### Assigned task:
The answer must consist of every line in the records that contains the word "Sınırlar".

--- START ---

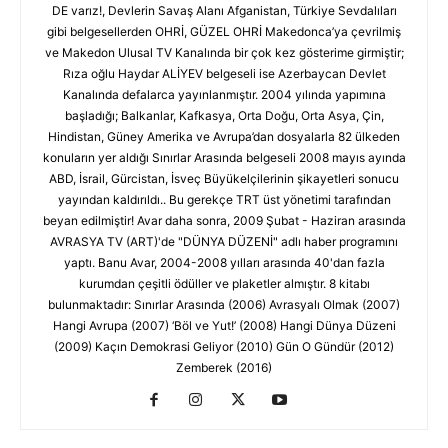
DE varız!, Devlerin Savaş Alanı Afganistan, Türkiye Sevdalıları
gibi belgesellerden OHRİ, GÜZEL OHRİ Makedonca’ya çevrilmiş
ve Makedon Ulusal TV Kanalında bir çok kez gösterime girmiştir;
Rıza oğlu Haydar ALİYEV belgeseli ise Azerbaycan Devlet
Kanalında defalarca yayınlanmıştır. 2004 yılında yapımına
başladığı; Balkanlar, Kafkasya, Orta Doğu, Orta Asya, Çin,
Hindistan, Güney Amerika ve Avrupa’dan dosyalarla 82 ülkeden
konuların yer aldığı Sınırlar Arasında belgeseli 2008 mayıs ayında
ABD, İsrail, Gürcistan, İsveç Büyükelçilerinin şikayetleri sonucu
yayından kaldırıldı.. Bu gerekçe TRT üst yönetimi tarafından
beyan edilmiştir! Avar daha sonra, 2009 Şubat - Haziran arasında
AVRASYA TV (ART)'de "DÜNYA DÜZENİ" adlı haber programını
yaptı. Banu Avar, 2004-2008 yılları arasında 40'dan fazla
kurumdan çeşitli ödüller ve plaketler almıştır. 8 kitabı
bulunmaktadır: Sınırlar Arasında (2006) Avrasyalı Olmak (2007)
Hangi Avrupa (2007) ‘Böl ve Yut!’ (2008) Hangi Dünya Düzeni
(2009) Kaçın Demokrasi Geliyor (2010) Gün O Gündür (2012)
Zemberek (2016)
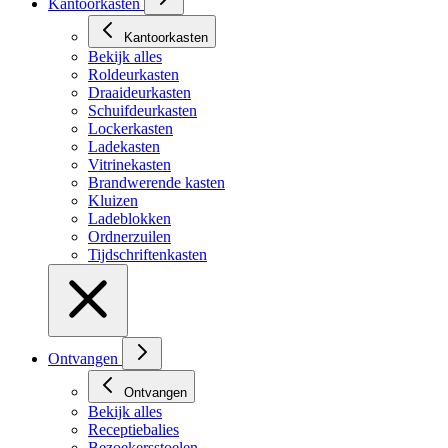
Kantoorkasten
Kantoorkasten
Bekijk alles
Roldeurkasten
Draaideurkasten
Schuifdeurkasten
Lockerkasten
Ladekasten
Vitrinekasten
Brandwerende kasten
Kluizen
Ladeblokken
Ordnerzuilen
Tijdschriftenkasten
Ontvangen
Ontvangen
Bekijk alles
Receptiebalies
Bezoekersstoelen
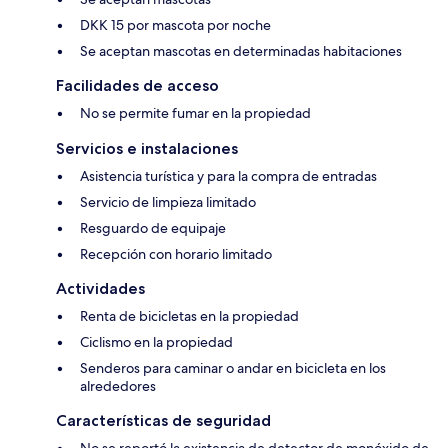
DKK 15 por mascota por noche
Se aceptan mascotas en determinadas habitaciones
Facilidades de acceso
No se permite fumar en la propiedad
Servicios e instalaciones
Asistencia turística y para la compra de entradas
Servicio de limpieza limitado
Resguardo de equipaje
Recepción con horario limitado
Actividades
Renta de bicicletas en la propiedad
Ciclismo en la propiedad
Senderos para caminar o andar en bicicleta en los
alrededores
Características de seguridad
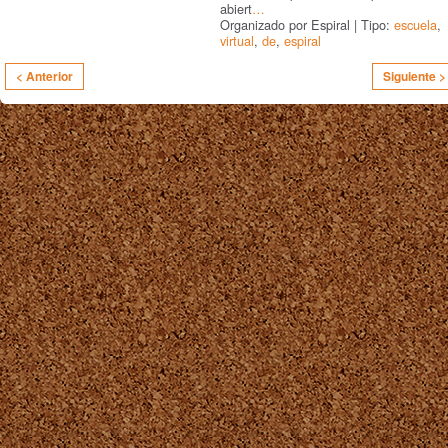
abiert
…
Organizado por Espiral | Tipo:
escuela
,
virtual
,
de
,
espiral
< Anterior
Siguiente >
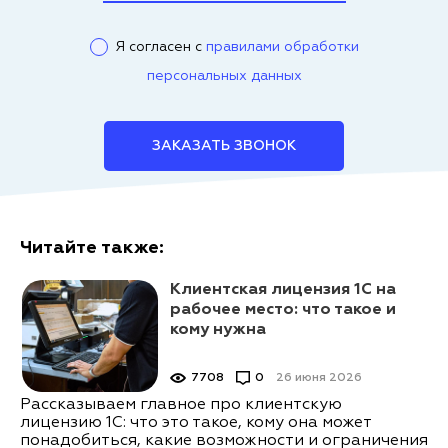
Я согласен с
правилами обработки
персональных данных
ЗАКАЗАТЬ ЗВОНОК
Читайте также:
Клиентская лицензия 1С на
рабочее место: что такое и
кому нужна
7708
0
26 июня 2026
Рассказываем главное про клиентскую
лицензию 1С: что это такое, кому она может
понадобиться, какие возможности и ограничения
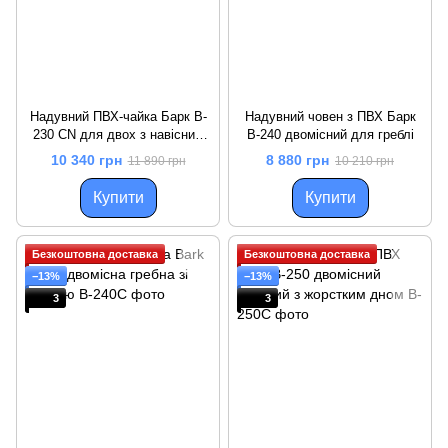
Надувний ПВХ-чайка Барк B-
Надувний човен з ПВХ Барк
230 CN для двох з навісним
B-240 двомісний для греблі
транцем
10 340 грн
8 880 грн
11 890 грн
10 210 грн
Купити
Купити
Безкоштовна доставка
Безкоштовна доставка
−13%
−13%
3
3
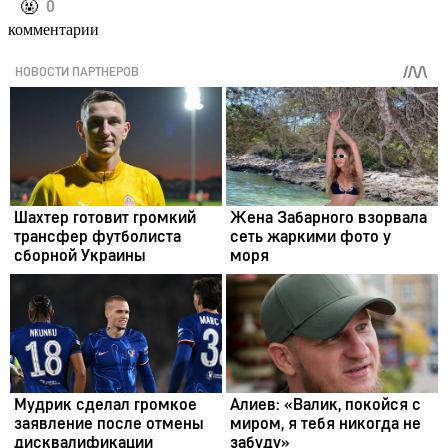
️🤬
0
комментарии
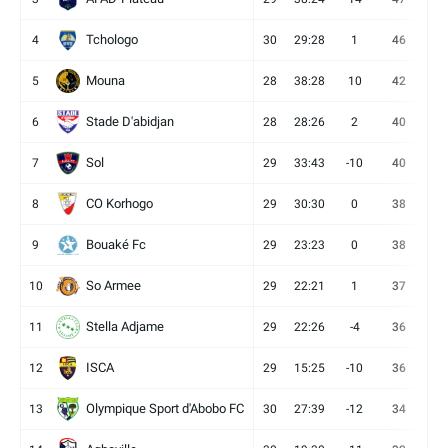
Tchologo
4
30
29:28
1
46
12
Mouna
5
28
38:28
10
42
12
Stade D'abidjan
6
28
28:26
2
40
11
Sol
7
29
33:43
-10
40
12
CO Korhogo
8
29
30:30
0
38
10
Bouaké Fc
9
29
23:23
0
38
9
So Armee
10
29
22:21
1
37
9
Stella Adjame
11
29
22:26
-4
36
9
ISCA
12
29
15:25
-10
36
10
Olympique Sport d'Abobo FC
13
30
27:39
-12
34
9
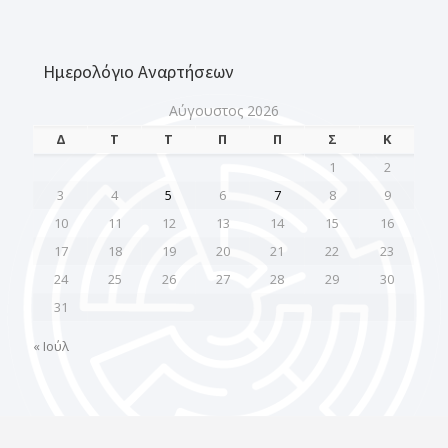
Ημερολόγιο Αναρτήσεων
Αύγουστος 2026
Δ
Τ
Τ
Π
Π
Σ
Κ
1
2
3
4
5
6
7
8
9
10
11
12
13
14
15
16
17
18
19
20
21
22
23
24
25
26
27
28
29
30
31
« Ιούλ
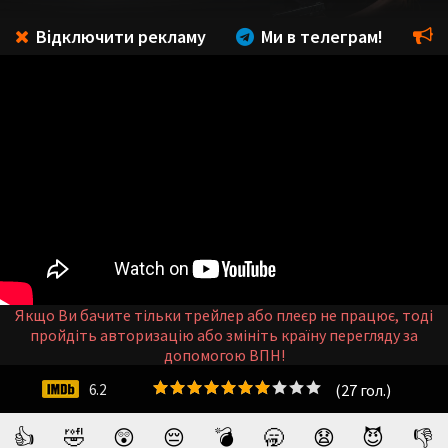
Відключити рекламу
Ми в телеграм!
Якщо Ви бачите тільки трейлер або плеєр не працює, тоді
пройдіть авторизацію або змініть країну перегляду за
допомогою ВПН!
(
27
гол.)
6.2
👍
🤣
😲
😔
💣
🥱
😧
😈
👎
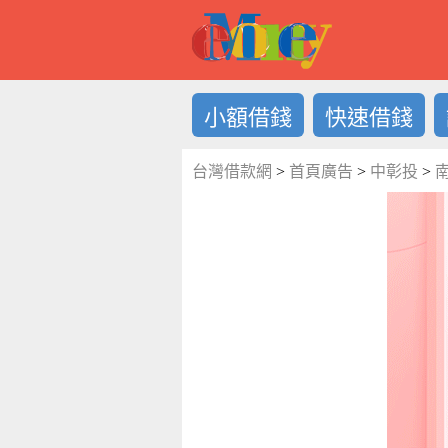
借錢LOG
小額借錢
快速借錢
台灣借款網
>
首頁廣告
>
中彰投
>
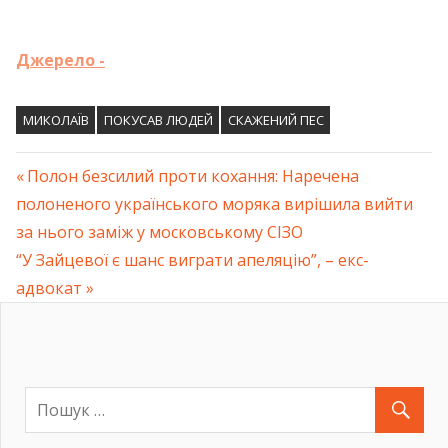
Джерело -
МИКОЛАЇВ
ПОКУСАВ ЛЮДЕЙ
СКАЖЕНИЙ ПЕС
Previous
Полон безсилий проти кохання: Наречена
Навігація
полоненого українського моряка вирішила вийти
Post:
за нього заміж у московському СІЗО
записів
Next
“У Зайцевої є шанс виграти апеляцію”, – екс-
Post:
адвокат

--- END ---

### Exercise output:
konuların yer aldığı Sınırlar Arasında belgeseli 2008 mayıs ayında
bulunmaktadır: Sınırlar Arasında (2006) Avrasyalı Olmak (2007)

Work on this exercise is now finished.